JAKARTA, KOMPAS.com - Komisi VI DPR memperingatkan Menteri BUMN Rini Soemarno untuk tidak gegabah membentuk enam holding BUMN tanpa persetujuan DPR.
Bila holding BUMN tetap dilakukan, Komisi V menjamin akan ada masalah besar yang muncul sebagai konsekuensinya.
"Kita lihat nanti konsekuensinya, (akan) jadi masalah besar, masalah besar. Sesuai undang-undang fungsi kami yakni pengawasan," ujar Wakil Ketua Komisi VI Azam Asman Natawijaya di Gedung DPR Jakarta, Kamis (20/10/2016).
Hingga saat ini kata dia, Komisi VI DPR belum pernah diajak bicara tentang rencana enam holding BUMN oleh Kementerian BUMN. Bahkan kabar soal holding hanya didapatkan Komisi VI dari pemberitaan media.
Seharusnya tutur Azam, rencana holding BUMN harus dibicarakan dengan Komisi VI yang membidangi BUMN. Apalagi, holding bisa mengubah komposisi saham di dalam perusahaan-perusahaan BUMN.
Oleh karena itu, Azam mengingatkan pentingnya pengawasan terkait rencana enam holding BUMN.
"Kalau satu saat holding itu jadi masalah, siapa yang mau tanggung jawab?," kata dia.
Meski begitu Azam mengakui ada kendala berkomunikasi dengan Rini Soemarno. Sebab sejak akhir 2015, pimpinan DPR mengeluarkan surat larangan untuk Rini datang ke DPR.
Surat itu merupakan tindak lanjut dari rekomendasi Pansus kasus Pelindo II yang meminta Presiden Joko Widodo mencopot Rini Soemarno lantaran terbukti melanggar konstitusi dan perundang-undangan.
Salah satu kasusnya yakni perpanjangan pengelolaan PT JICT oleh Pelindo II kepada perusahaan asing asal Hongkong yakni Hutchinson Port Holdings (HPH) hingga 2039 mendatang.
Sejak saat itu, Rini tidak pernah datang ke DPR. Tugasnya digantikan oleh Menteri Keuangan yang ditunjuknya oleh Presiden Joko Widodo.

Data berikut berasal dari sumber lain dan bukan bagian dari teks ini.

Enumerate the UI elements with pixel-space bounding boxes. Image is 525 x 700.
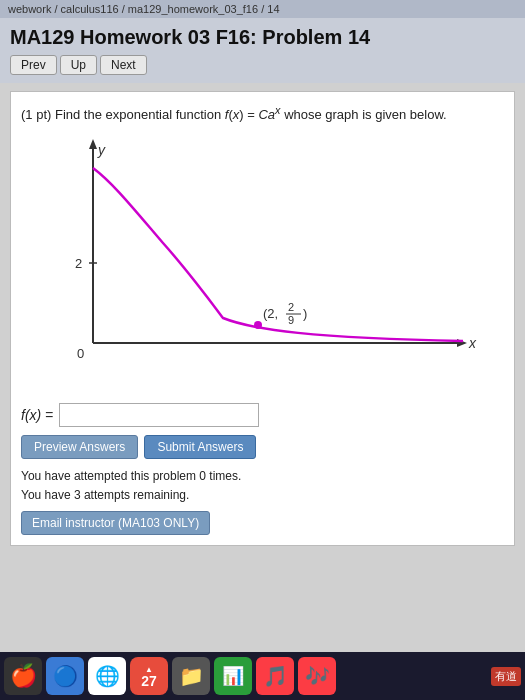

Sebelumnya, Rini Soemarno mengungkapkan tengah mengebut "holdingisasi" BUMN untuk enam sektor, yakni sektor migas, tambang, keuangan, jalan tol, perumahan serta konstruksi.
Rini meyakini holding BUMN yang ia rencanakan akan membuat perusahaan-perusahaan BUMN bisa berlari lebih cepat dalam mengembangkan bisnisnya.